High expectations are being built around the forthcoming 21st Conference of the Parties (COP-21) to the UN Framework Convention on Climate Change (UNFCCC), which will convene in Paris at the end of the year. People around the world are looking for a global compact to address the intensifying challenge of climate change, whose impacts are likely to create a planetary emergency in coming years. Several reasons have been cited for optimism. These include mitigation commitments announced by the two largest emitters, China and the US, with US President Barack Obama announcing a more ambitious emission reduction target just last week as part of his Clean Power Plan. There is a steady upward trend in the use of renewable and clean sources of energy in major economies, including India.
[…] From the INDCs submitted so far, and those anticipated in the next couple of months, it is certain that the aggregate of these pledges will not be sufficient to keep global temperature rise below 2 degrees centigrade, which is the stated objective of the negotiations. There are varying estimates but experts observe that, based on current and anticipated trends, we are on track for a 3-4 degree centigrade temperature rise towards the second half of this century.
This may lead to irreversible and catastrophic consequences for the planet’s life-sustaining systems. The “pledge and review” mechanism goes against the original intent and purpose of the UNFCCC concluded in 1992. The global consensus at that time was that science should determine the nature of the threat posed and the scale of international effort required to address it. That effort would be delivered through multilateral negotiations under the UNFCCC, based on the principle of equity, with parties assuming commitments in accordance with their common but differentiated responsibilities. The industrialised countries assumed commitments to reduce their greenhouse gas (GHG) emissions in absolute terms. Developing countries were to be enabled to undertake climate change action through the provision of finance and technology from the developed world. Further, the achievement of emissions reduction targets by developed countries was subject to strict international compliance with penalties for shortfalls. This legal regime has now been overturned, with negotiated targets being replaced by voluntary contributions by all countries with no compliance procedure. Developing countries, including India, resisted this during the course of the negotiations, but eventually acquiesced in the “pledge and review” format favoured by the US and other developed countries.

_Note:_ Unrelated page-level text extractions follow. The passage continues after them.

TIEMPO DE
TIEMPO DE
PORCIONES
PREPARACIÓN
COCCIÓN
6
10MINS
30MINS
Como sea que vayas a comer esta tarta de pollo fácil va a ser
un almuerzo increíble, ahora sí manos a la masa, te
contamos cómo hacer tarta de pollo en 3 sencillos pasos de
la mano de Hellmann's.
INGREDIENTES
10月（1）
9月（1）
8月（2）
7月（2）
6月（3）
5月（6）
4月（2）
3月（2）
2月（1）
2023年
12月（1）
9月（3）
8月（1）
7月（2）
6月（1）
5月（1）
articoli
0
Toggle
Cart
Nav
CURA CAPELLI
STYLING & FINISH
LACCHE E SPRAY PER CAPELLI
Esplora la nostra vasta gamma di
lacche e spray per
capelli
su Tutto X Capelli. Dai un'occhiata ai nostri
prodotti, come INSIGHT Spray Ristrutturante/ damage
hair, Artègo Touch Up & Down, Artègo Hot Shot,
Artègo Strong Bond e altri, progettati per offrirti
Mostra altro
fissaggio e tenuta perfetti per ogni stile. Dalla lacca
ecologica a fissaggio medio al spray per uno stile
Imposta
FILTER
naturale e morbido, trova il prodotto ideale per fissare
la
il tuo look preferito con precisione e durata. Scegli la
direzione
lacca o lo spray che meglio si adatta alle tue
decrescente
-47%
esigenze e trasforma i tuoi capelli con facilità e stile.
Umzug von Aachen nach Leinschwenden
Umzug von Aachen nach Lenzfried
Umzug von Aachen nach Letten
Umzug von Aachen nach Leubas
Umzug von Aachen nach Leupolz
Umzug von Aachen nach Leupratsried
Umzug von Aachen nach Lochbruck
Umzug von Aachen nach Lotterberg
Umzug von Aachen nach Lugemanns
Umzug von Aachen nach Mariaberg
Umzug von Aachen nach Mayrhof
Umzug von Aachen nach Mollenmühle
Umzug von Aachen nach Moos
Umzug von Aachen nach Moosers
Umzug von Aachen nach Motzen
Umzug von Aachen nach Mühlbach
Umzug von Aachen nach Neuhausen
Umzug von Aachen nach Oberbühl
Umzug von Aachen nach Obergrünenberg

This is the reason why an outcome, albeit a weak one, is virtually assured in Paris. In the China-US understanding on their respective climate change commitments, China agreed to peak its GHG emissions by 2030. The US, in its original submission, agreed to reduce its emissions by 26-28 per cent in 2025 over 2005. In the latest announcement by Obama, the target has been revised marginally upward to 32 per cent reduction by 2030. If these targets are examined in the light of current emissions trajectories of the two countries, both may converge around 14 tonnes per capita of GHG emissions by 2030. These are extraordinarily high figures for the two largest emitters in the world and can in no way be described as ambitious. India’s per capita emissions are about 1.7 tonnes per capita currently and even the most elevated trajectories do not predict an increase beyond 7-8 tonnes per capita by 2030. It is difficult to understand why India is being asked to “step up to the plate” in the light of the US-China understanding.
The latest International Energy Agency (IEA) report states: “Our estimates do not show a clear diminishing trend in the share of investment going to fossil fuels since 2000 despite a quadrupling of the volume of investment going into non-fossil energy supply — including all renewable technologies, nuclear and biofuels.” Between the years 2014-35, out of a total projected investment in energy of $48 trillion, about $23 trillion will be devoted to fossil fuels and only $6 trillion to renewables and $1 trillion to nuclear. The conclusion is inescapable. The world is far from transitioning to a low-carbon growth path. The investment shift we are looking for can only come about if the prices of carbon-based fuels are high enough to encourage businesses to shift to renewables.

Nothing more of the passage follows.